Sunday, March 17, 2013

Growing Potatoes

Potatoes are closely related to tomatoes and other members of the nightshade family, including eggplants, peppers, petunias and tobacco.  Unlike their warmer weather relatives, potatoes are from a cooler mountainous region of the Andes Mountains in South America, and after Europeans brought them across the Atlantic Ocean, they have become a food staple in many countries that do not have long and hot growing seasons.  Potato plants store energy in their roots, which form tubers, and these tubers also allow them to reproduce.  Rather than planting seeds, we generally plant smaller tubers to grow more potatoes.  This type of reproduction produces identical genetic clones of the parent plant.

Steps to grow potatoes.     

Step 1)    Purchase organic potatoes from your local grocery store or farmer’s market.  Conventionally grown potatoes are usually treated with chemicals that prevent eyes from growing; however we need these eyes to grow our potato plants.  When a potato produces little sprouts, those sprouts are often referred to as “eyes”.

Step 2) Place a few potatoes in a dark and cool place.  February or early March is the ideal time to do this.  Occasionally check to see if eyes are forming.

eyes starting to form
Step 3) After a few eyes have formed, and a month before the last frost, cut potato into several one or two inch pieces, each having at least one eye.  Let these sit in the same cool, dark place for a few days or longer, to form calluses on the exposed flesh.

Step 4)    Plant potato pieces on top of a few inches of compost or dirt, with the eyes facing upward.  These eyes will become the plants, not roots, so it is very important to not point them downward.  Cover with a few more inches of soil or compost.  It’s best to plant in a deep container or trench, so you can build layers as the plant grows.  Tubers will grow out of the stem as more of the plant is covered.

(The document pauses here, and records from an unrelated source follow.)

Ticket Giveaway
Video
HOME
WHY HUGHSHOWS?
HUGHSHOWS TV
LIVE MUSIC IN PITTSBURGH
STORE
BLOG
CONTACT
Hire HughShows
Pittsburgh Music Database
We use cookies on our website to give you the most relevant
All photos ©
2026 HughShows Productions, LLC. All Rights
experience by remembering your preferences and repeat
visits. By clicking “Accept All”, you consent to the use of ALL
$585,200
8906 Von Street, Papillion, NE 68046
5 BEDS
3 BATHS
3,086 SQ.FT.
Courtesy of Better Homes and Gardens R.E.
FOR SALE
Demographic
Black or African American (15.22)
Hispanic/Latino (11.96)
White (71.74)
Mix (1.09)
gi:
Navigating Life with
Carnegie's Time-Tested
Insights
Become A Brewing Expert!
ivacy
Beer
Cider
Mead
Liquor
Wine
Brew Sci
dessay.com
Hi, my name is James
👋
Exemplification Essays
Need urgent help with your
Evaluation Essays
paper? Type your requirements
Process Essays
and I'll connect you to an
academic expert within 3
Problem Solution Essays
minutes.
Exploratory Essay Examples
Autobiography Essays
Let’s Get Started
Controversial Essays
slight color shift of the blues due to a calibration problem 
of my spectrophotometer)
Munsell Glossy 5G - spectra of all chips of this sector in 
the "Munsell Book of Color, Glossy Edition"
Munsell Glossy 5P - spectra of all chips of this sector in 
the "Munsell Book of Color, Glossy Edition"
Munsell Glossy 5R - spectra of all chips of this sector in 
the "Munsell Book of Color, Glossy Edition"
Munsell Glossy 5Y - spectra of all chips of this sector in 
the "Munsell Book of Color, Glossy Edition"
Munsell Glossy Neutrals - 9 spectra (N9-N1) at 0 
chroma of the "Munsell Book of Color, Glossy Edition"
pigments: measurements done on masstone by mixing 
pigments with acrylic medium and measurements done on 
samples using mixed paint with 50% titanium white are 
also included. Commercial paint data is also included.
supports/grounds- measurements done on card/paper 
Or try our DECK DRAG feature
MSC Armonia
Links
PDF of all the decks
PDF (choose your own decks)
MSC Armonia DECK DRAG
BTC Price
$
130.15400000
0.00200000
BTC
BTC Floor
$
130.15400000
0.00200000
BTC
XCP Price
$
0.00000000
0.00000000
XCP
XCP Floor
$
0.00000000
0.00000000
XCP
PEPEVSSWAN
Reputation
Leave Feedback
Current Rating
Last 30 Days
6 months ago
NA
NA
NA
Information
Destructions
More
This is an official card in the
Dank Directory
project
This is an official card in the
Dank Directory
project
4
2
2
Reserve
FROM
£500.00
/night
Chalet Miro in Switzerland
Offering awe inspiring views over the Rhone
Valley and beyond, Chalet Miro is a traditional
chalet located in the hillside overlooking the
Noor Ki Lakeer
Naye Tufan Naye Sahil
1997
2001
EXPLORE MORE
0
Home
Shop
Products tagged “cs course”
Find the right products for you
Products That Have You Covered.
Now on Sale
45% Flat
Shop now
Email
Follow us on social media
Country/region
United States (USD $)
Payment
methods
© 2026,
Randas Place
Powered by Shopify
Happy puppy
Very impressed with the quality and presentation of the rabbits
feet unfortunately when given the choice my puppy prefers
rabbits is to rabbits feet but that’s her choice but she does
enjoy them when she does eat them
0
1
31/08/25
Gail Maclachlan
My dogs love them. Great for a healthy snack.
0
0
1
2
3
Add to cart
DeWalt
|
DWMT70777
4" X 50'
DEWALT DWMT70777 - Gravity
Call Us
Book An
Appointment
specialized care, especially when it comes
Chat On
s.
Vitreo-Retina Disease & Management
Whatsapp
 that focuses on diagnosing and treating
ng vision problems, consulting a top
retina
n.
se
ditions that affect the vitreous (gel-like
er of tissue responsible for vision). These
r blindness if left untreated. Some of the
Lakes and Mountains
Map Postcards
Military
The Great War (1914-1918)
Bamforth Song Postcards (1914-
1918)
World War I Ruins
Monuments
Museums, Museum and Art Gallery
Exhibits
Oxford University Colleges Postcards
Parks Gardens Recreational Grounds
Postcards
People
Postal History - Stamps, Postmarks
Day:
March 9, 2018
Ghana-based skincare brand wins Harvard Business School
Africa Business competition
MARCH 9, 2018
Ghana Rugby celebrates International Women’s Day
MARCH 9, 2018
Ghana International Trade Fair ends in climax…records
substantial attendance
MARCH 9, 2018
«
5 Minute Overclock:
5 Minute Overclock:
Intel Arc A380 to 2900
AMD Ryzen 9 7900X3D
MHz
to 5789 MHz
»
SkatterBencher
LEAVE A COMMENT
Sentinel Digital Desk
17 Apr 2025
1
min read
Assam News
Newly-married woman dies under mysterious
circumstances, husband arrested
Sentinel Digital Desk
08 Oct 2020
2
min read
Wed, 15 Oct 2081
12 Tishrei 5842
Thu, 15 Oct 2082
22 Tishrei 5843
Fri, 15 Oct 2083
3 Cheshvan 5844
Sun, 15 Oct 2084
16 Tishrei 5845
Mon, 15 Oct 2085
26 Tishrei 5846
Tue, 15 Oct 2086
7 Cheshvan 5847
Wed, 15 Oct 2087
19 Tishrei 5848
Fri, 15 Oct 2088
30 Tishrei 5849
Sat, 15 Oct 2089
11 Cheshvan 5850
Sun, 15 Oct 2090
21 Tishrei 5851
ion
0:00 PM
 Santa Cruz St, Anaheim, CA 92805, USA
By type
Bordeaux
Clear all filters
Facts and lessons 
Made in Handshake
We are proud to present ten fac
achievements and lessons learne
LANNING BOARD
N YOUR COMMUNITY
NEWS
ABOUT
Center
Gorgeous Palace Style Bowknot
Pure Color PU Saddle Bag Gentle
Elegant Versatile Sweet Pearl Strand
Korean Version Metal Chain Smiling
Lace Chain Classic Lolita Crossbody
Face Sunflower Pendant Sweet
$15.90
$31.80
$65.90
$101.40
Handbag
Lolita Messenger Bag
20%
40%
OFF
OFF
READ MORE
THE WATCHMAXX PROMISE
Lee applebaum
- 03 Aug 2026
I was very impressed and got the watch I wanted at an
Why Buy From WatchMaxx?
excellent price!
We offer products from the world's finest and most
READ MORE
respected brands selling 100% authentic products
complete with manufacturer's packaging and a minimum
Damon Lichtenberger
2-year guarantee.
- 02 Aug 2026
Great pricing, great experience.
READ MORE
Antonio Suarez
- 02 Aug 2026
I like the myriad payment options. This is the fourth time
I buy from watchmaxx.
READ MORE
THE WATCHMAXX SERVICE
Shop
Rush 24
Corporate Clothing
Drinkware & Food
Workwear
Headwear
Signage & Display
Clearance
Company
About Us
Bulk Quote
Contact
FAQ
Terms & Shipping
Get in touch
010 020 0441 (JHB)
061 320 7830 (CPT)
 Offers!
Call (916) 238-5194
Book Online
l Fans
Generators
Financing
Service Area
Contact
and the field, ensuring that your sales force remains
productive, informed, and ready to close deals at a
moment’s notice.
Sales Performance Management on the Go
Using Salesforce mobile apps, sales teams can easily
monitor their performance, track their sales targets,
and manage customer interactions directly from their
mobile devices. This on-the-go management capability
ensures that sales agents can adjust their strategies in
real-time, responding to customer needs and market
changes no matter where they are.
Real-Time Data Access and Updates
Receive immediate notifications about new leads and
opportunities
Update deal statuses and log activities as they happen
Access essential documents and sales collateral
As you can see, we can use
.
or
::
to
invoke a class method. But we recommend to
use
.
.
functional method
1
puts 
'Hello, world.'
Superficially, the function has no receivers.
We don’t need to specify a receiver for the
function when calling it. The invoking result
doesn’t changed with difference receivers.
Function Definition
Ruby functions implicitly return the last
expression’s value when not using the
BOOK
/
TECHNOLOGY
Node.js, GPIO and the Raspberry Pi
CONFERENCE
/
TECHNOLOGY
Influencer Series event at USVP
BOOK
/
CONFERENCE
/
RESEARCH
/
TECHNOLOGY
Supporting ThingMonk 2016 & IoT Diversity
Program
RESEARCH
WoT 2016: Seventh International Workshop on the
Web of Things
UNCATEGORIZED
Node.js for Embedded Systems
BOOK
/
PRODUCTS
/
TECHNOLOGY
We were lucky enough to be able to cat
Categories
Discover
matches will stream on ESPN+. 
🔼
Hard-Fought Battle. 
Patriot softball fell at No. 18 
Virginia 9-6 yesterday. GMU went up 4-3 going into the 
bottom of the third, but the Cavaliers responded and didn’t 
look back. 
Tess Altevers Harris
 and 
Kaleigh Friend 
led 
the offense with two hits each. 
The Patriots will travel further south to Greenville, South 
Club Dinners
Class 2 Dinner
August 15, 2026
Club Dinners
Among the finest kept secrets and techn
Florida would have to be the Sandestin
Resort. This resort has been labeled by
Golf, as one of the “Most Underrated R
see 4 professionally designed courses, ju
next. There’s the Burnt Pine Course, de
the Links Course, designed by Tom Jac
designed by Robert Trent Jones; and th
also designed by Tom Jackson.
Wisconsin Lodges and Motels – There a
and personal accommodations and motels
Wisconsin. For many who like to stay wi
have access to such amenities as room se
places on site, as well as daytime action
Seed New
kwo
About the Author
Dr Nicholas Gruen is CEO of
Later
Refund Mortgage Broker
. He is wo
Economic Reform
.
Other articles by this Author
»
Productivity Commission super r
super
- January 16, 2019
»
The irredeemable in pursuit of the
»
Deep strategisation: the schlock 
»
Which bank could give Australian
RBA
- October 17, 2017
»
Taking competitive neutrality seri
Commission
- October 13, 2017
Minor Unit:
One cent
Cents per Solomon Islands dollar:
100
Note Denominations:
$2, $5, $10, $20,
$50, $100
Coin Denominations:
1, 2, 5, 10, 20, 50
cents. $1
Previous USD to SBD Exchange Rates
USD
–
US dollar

Step 5)    Soon there will be very unique looking little sprouts, and soon these will form leaves that seem more developed than the typical seedling.  The small plants will grow very fast during their first couple of weeks.

Step 6)  When the plant is eight inches tall, bury half of it with compost or soil.  Keep repeating until you run out of space or the plant blooms.  As mentioned above, we bury part of the plant so the formerly exposed stems will produce more tubers once underground.  This will greatly increase the yield of potatoes, as the roots and tubers to do not keep growing deep into the ground.  So, to create more layers of tubers, we have to keep raising the dirt level.

Step 7)  When the leaves start to wither and die, stop watering for a few weeks and then harvest.  Dig gently around the plant, being careful not to bruise the potatoes.  If potatoes are growing in a container, it’s easier to dump out all of the dirt and look for the potatoes, rather than dig for them.

Step 8)  Brush off excess dirt and leave potatoes in a root cellar or a dry, dark place for a few weeks.  This will allow the skin to cure and then the potatoes will be able to store for many months.